Monday, March 10, 2014

agility with accountability

Or,  How to retain fiscal sanity and control over cloud usage

The humdrum of Lean, Agility, Cloud and Devops converging has been in the air for a while now. Sometimes it feels like teenagers on prom night discussing their upcoming exploits - many talk about it, some fumble around experimenting, and few are actually doing anything with it.
$ per hour...

The affinity between the movements is evident - minimize upfront investment until value is proven, while ensuring you can grown your investment and capacity as this occurs. Lean applies it to the business model, Agile to the development process and the combination of DevOps powered by "resources at the point of the mouse" of the public cloud bring it to resource provisioning.

The mixture of DevOps and public cloud produce this mixture that allows companies such as AirBnB to prove their business and scale it up. There's one big fly in this otherwise delicious soup - the bean counters.
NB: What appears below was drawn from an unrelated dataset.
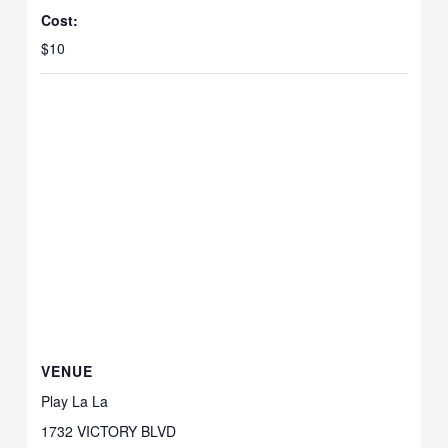
Cost:
$10
VENUE
Play La La
1732 VICTORY BLVD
They want to be able to exert the level of control over budgets and spend that they're used to in the world of data centers and 6 months server provisioning cycles.  When an Autoscaling group launches a handful of additional instances to accommodate load, there's no excel sheet circulated in triplicates to provide approvals...where's the control?

Even more scary, AWS offers a huge diversity of instances, costing anywhere from 14$ a month to just about 5000$. A simple miscalculation or misconfiguration, say using a i2.8xlarge instance ($6.820 an hour) instead of a c3.8xlarge ($2.40 an hour) can be really costly if left uncorrected for a  whole month. It's the difference between the expected ~ $1700 with the actual of ~ $5000.
And that's just 1 instance. In a whole zoo full of such pricy items... all the beans are spilling out of control !!!
(To keep to my main point, I'm not even touching the various purchasing options that AWS offer ranging from Spot to 3 year reservations!)

One approach, which stogy companies apply (see my CV) is to restrict access and limit agility, Control is retained and the world is happy. Well.. part of the world.

Another approach is to retain the benefits of agility, but add layer of accountability on top of it.
Lets say, that you could look across an organization that runs 500 instances (or 5000) and you could quickly answer these questions:
  • What changed over the last week?
  • Who performed those changes? In what business unit? supporting what product?
  • Are those changes justified by the environment they're in? by the performance profile of the workload? 
  • What is the cost impact of those changes?
In the example above the $3300 mistake ($5000-$1700) will be much smaller, because the error is caught within the week, rather than waiting for the monthly bill. 
If the auditing is daily, or hourly... even if there were a few dozens of these instances launched, the mistake has almost negligible financial impact!

The solution to the conundrum - agility or control, at least in my mind is obvious - Let innovation roam, take the risk that mistakes will happen, and famously "move fast and break things" - others have proven it might just be worth it. But don't forget to keep an watchful eye on the cost of mistakes, and catch them when they're negligible.